Supposedly, some of these resources show availability, but I encourage you to always contact the hotel directly via email and confirm your room type and dates.

Considerations:

  • Most hotels allow for food delivery and eCommerce orders, as long as you pay in full online with a credit card. However, not all hotels are willing to deliver things immediately 24/7. Of the hotels I reached out to, one offered 24/7 delivery and the other had fixed times (including 1AM and 4AM) for delivery.

  • Location - you’d think the location doesn’t really matter since you’re stuck inside anyways, but it does impact the kind of food delivery and noise pollution you get in your room. If you are likely to be jetlagged or working US hours while quarantine-ing, you may want to stay near an area with plenty of late-night / early-morning food options. You can enter in the address of the hotel in the Ubereats or Foodpanda apps to see what kind of options you have.

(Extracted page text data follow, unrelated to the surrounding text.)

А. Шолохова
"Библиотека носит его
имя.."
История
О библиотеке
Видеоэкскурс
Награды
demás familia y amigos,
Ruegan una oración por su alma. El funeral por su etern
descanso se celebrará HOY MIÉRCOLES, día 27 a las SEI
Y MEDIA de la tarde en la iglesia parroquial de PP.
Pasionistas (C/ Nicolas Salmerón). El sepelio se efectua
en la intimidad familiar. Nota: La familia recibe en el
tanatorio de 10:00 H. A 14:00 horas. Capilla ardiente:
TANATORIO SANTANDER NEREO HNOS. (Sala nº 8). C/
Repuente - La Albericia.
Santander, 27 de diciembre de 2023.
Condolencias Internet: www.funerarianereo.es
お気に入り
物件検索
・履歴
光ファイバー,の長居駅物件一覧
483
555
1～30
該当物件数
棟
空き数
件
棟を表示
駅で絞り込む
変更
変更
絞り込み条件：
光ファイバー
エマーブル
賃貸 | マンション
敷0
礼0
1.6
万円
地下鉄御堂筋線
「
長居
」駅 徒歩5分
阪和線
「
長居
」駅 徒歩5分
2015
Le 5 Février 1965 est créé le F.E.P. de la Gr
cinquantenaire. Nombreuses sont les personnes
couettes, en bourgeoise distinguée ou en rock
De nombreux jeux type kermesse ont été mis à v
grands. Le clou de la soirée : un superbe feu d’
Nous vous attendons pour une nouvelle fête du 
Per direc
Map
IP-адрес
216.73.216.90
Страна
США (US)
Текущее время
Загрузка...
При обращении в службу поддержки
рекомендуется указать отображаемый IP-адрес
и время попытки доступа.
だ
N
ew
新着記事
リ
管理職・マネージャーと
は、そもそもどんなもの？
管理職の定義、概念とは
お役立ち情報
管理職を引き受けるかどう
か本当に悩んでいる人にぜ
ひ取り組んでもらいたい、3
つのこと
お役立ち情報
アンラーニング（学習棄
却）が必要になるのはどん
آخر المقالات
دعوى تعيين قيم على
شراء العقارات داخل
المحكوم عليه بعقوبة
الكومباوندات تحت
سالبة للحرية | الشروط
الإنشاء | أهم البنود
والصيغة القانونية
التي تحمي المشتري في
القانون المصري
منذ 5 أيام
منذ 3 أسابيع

  • Windows - Will the room have a window? Will you be able to open the window? What is the view like? You’ll likely have to pay premium for each of these features, so judge how important they are to you.

Upon Arrival

  • First things first, get a local SIM card and complete your “quarantine system” registration. Once you obtain the form that has a green bar, show it to someone and they’ll direct you to the next step. There are signages with QR codes and instructions explaining everything once you get off the plane and people are really helpful

  • Next, someone checks your quarantine hotel documents and prepares stickers for COVID test sample collection later.

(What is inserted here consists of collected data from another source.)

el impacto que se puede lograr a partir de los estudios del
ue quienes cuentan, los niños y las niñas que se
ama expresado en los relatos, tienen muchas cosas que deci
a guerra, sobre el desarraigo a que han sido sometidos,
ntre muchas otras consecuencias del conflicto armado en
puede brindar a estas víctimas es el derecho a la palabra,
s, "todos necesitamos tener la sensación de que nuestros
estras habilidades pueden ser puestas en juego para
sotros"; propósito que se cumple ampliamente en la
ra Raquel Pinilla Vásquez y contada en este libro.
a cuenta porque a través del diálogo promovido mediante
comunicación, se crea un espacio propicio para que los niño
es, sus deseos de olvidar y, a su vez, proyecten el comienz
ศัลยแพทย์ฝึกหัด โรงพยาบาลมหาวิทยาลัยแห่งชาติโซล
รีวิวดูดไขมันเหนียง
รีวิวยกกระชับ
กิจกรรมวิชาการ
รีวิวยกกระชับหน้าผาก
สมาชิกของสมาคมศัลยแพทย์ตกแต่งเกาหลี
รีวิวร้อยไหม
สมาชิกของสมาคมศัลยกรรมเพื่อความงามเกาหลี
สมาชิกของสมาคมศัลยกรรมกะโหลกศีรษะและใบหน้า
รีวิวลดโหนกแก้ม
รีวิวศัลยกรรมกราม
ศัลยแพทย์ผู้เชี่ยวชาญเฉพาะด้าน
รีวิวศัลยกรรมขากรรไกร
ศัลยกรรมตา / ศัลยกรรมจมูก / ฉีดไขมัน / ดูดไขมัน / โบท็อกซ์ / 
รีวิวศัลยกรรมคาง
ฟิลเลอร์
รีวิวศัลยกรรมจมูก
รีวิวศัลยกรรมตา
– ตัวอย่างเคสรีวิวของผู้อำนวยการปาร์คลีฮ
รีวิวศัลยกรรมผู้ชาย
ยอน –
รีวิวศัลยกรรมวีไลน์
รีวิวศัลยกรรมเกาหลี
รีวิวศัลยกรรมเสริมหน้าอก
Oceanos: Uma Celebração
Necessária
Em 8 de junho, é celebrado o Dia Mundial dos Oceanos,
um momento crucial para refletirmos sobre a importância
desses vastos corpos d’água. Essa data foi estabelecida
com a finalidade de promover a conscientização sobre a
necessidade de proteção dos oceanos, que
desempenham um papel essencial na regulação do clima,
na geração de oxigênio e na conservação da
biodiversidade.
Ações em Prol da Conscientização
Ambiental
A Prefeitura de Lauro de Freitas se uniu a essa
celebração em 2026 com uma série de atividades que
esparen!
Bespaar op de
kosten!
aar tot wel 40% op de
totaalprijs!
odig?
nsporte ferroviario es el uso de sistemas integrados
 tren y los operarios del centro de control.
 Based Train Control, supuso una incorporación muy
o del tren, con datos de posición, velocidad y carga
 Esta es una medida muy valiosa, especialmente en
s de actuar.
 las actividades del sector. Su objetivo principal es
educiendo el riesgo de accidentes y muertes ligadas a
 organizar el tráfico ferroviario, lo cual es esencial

  • Exchange some local currency, go through immigration, get your luggage

  • Upon exit, they will give you a rapid test to take on day 10 and direct you through to collect saliva samples for a PCR test.

  • After the PCR test, you line up for a quarantine taxi, fill out some contact tracing forms, get sprayed down and you’re off on your way!

Quarantine

I am currently serving my quarantine at Suz & Catorze in Wanhua District, near Ximending (a commercial district with lots of good food). All I can say is that it has been so so worth the splurge. My room has floor-to-ceiling (openable) windows with views of Tamsui River. The people here (communicating mostly via LINE) have been so nice and thoughtful. The food, included in the room rate, have on average been very tasty. It frankly feels as if I’m here on a resort retreat (we’ll see if I change my mind by the end of this). If I had to nit-pick, there are two things that I wish were better: 1) more places to hang towels / dry laundry…2) the view of the river also means the windows face a highway so it gets quite loud if the windows are open during the day. Nothing “improve” here, really, especially since soundproofing is excellent once the windows are shut.